What is the best resource you would recommend?
I have lots (of course; I had so much to learn). If you need a book on marriage, my favorite is When Sinners Say I Do by Dave Harvey. Mark Driscoll’s sermon series on YouTube called The Peasant Princess is an AMAZING resource for sex. (Don’t worry—it’s tasteful. But it’s awesome, too.) If you are looking for a creative place to get ideas on date nights, I love thedatingdivas.com. To understand more of the gospel and the purpose of marriage, get into the Word and start intentionally digging in. If you find yourself where Riley and I were and you just need someone to talk to, find a Christian counselor or a godly older couple. And if you feel like taking your marriage to a new level as far as friends go, plug into a Bible-believing small group for consistent encouragement, accountability, and spiritual food. (This shouldn’t replace church, but the more intimate setting can definitely be helpful.) If you’re a musically-inclined person, you might like the Steven Curtis Chapman album “All About Love” or the newer “When I’m with You” collection by JJ Heller.
How have you made your marriage work?
Can I be snarky? I haven’t. Haha. If the health of this marriage rested solely on the two of us (or me), we would have just upped the statistic of divorce. That’s what’s so great about the gospel. We are utterly incapable of perfection, and the God who is able comes and begins a work in us, helping us, convicting us, counseling us, encouraging us. It’s not what we do; it’s what He has already done. When we lose sight of that, we risk having a Kentucky-fried relationship, extra crispy.
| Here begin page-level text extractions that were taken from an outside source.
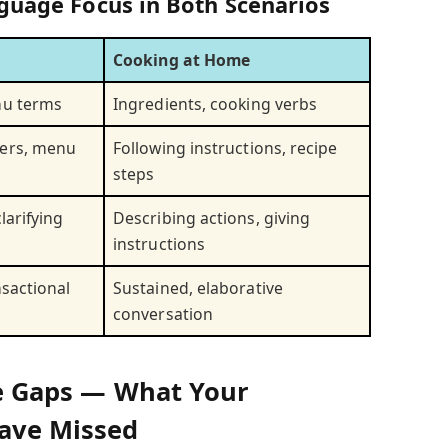
guage Focus in Both Scenarios
Cooking at Home
nu terms
Ingredients, cooking verbs
ers, menu
Following instructions, recipe
steps
larifying
Describing actions, giving
instructions
nsactional
Sustained, elaborative
conversation
The Gaps — What Your
ave Missed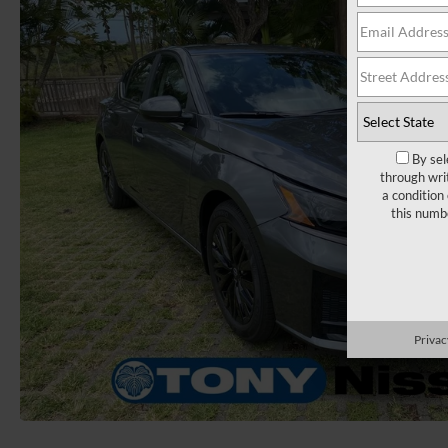
By sel
through wri
a condition
this numb
Privac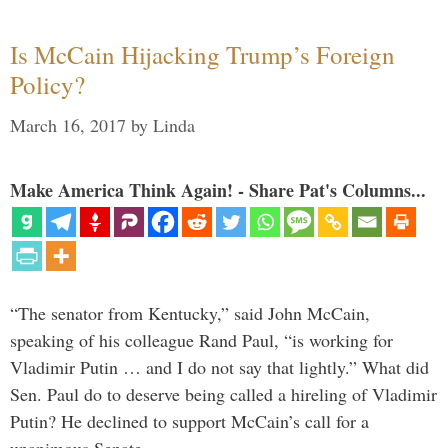
Is McCain Hijacking Trump’s Foreign
Policy?
March 16, 2017
by
Linda
Make America Think Again! - Share Pat's Columns...
“The senator from Kentucky,” said John McCain,
speaking of his colleague Rand Paul, “is working for
Vladimir Putin … and I do not say that lightly.” What did
Sen. Paul do to deserve being called a hireling of Vladimir
Putin? He declined to support McCain’s call for a
unanimous Senate …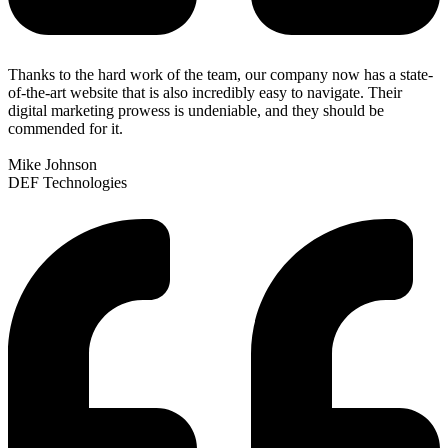
Thanks to the hard work of the team, our company now has a state-
of-the-art website that is also incredibly easy to navigate. Their
digital marketing prowess is undeniable, and they should be
commended for it.
Mike Johnson
DEF Technologies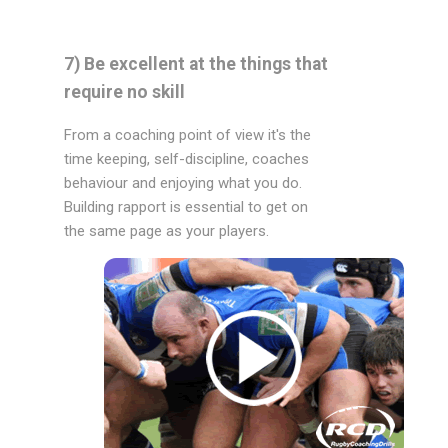
7) Be excellent at the things that
require no skill
From a coaching point of view it's the
time keeping, self-discipline, coaches
behaviour and enjoying what you do.
Building rapport is essential to get on
the same page as your players.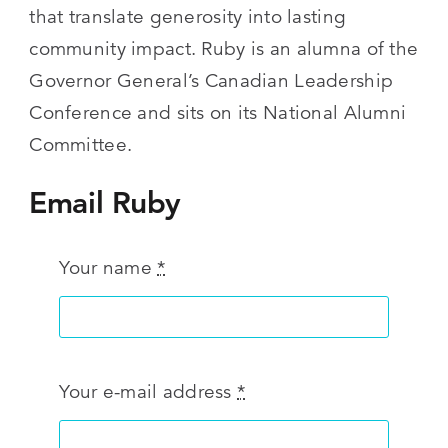
that translate generosity into lasting
community impact. Ruby is an alumna of the
Governor General’s Canadian Leadership
Conference and sits on its National Alumni
Committee.
Email Ruby
Your name
*
Your e-mail address
*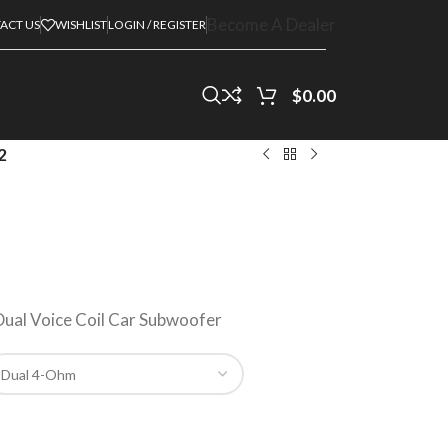
Become A Dealer
ACT US
WISHLIST
LOGIN / REGISTER
$
0.00
2
ual Voice Coil Car Subwoofer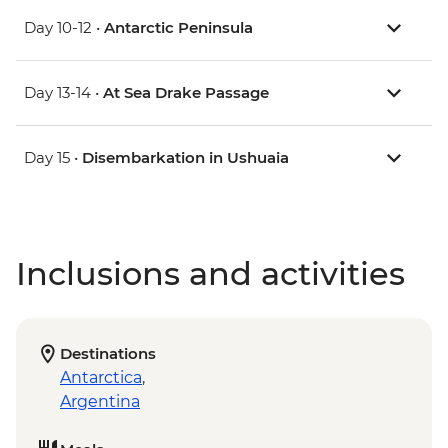
Day 10-12 •
Antarctic Peninsula
Day 13-14 •
At Sea Drake Passage
Day 15 •
Disembarkation in Ushuaia
Inclusions and activities
Destinations
Antarctica
,
Argentina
We moved up to Connecticut a year and a half ago as church planting missionaries. The enemy has placed lots of little grenades along the way, so I can speak from experience. It’s sooo easy to get caught up again on the performance train. But putting up reminders in places we need them and planting seeds of grace at every available opportunity—that’s where it’s at. That’s the sweet spot of resting in Christ and allowing Him to form (or reform) your marriage into what He has in mind. The beauty of it all is that the best relationship we can concoct in our wildest dreams can’t even begin to compare with what He wants for us. He is good, and we get to follow Him. (That’s the happily ever after part.)